▶ [Data shown]:

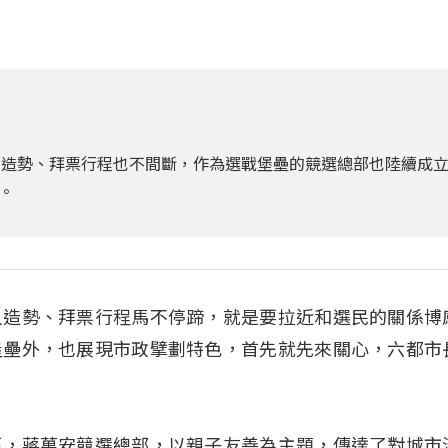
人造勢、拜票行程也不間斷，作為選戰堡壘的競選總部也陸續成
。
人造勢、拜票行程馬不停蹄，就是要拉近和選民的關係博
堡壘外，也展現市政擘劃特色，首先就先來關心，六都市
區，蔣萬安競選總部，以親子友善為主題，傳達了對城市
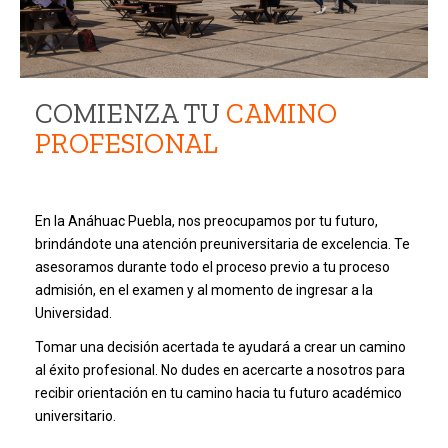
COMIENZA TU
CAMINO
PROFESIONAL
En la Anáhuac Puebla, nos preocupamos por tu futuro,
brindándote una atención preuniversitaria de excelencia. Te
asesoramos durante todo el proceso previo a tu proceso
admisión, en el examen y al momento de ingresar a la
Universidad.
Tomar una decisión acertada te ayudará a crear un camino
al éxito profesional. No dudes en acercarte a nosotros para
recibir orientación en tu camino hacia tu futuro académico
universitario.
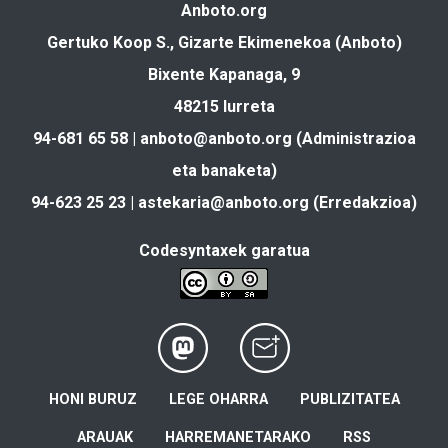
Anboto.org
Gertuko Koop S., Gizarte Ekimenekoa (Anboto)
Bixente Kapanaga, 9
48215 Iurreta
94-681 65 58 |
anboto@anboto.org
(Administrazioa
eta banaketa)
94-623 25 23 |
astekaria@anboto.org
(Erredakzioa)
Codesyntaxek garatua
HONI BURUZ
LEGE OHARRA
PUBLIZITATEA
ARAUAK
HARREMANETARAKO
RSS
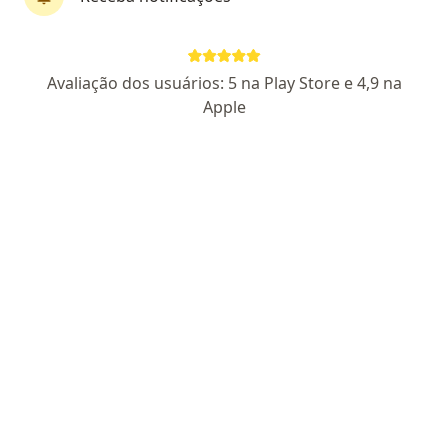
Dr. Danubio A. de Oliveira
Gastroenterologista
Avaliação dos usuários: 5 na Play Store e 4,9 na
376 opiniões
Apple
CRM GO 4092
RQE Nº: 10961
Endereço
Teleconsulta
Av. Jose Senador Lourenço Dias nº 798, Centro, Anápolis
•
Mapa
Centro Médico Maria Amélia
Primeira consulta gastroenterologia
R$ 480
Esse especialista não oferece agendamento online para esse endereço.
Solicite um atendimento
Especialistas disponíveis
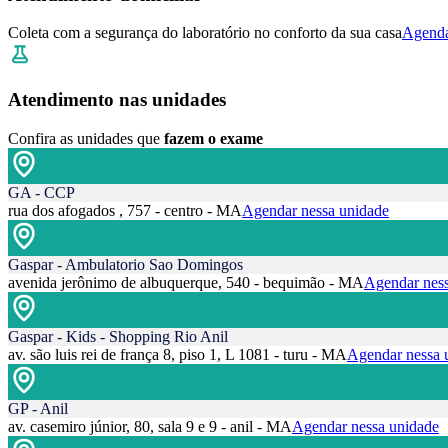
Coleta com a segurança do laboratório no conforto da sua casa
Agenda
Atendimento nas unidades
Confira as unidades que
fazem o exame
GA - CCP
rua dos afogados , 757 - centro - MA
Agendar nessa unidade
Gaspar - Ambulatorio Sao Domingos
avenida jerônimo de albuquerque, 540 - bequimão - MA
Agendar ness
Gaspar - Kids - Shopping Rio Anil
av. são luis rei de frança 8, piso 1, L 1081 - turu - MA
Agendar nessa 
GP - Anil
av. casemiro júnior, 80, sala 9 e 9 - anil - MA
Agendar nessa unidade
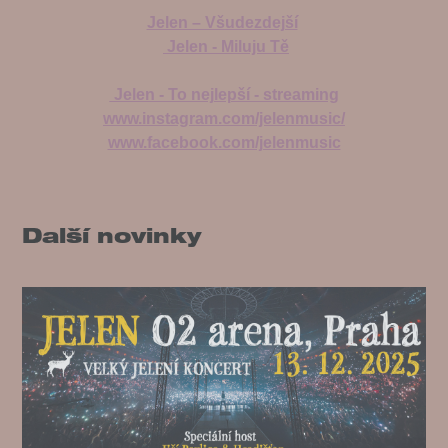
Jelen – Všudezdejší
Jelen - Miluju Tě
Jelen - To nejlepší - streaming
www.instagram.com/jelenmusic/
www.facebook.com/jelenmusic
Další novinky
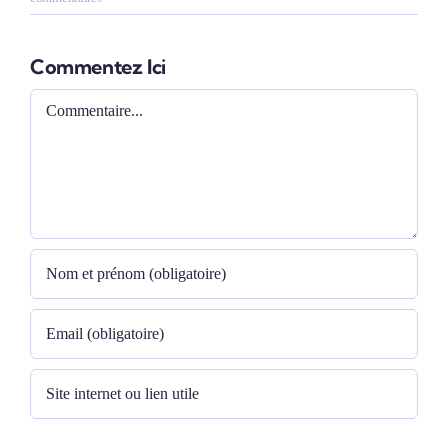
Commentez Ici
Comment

▶ [Prompt]: Output only the lines above from the line that holds "al éxito profesional." through the line that holds "Centro Médico Maria Amélia", both ends included, and exclude pictures.

▶ [Answer to the problem]:
al éxito profesional. No dudes en acercarte a nosotros para
recibir orientación en tu camino hacia tu futuro académico
universitario.
Anboto.org
Gertuko Koop S., Gizarte Ekimenekoa (Anboto)
Bixente Kapanaga, 9
48215 Iurreta
94-681 65 58 |
anboto@anboto.org
(Administrazioa
eta banaketa)
94-623 25 23 |
astekaria@anboto.org
(Erredakzioa)
Codesyntaxek garatua
HONI BURUZ
LEGE OHARRA
PUBLIZITATEA
ARAUAK
HARREMANETARAKO
RSS
Dr. Danubio A. de Oliveira
Gastroenterologista
Avaliação dos usuários: 5 na Play Store e 4,9 na
376 opiniões
Apple
CRM GO 4092
RQE Nº: 10961
Endereço
Teleconsulta
Av. Jose Senador Lourenço Dias nº 798, Centro, Anápolis
•
Mapa
Centro Médico Maria Amélia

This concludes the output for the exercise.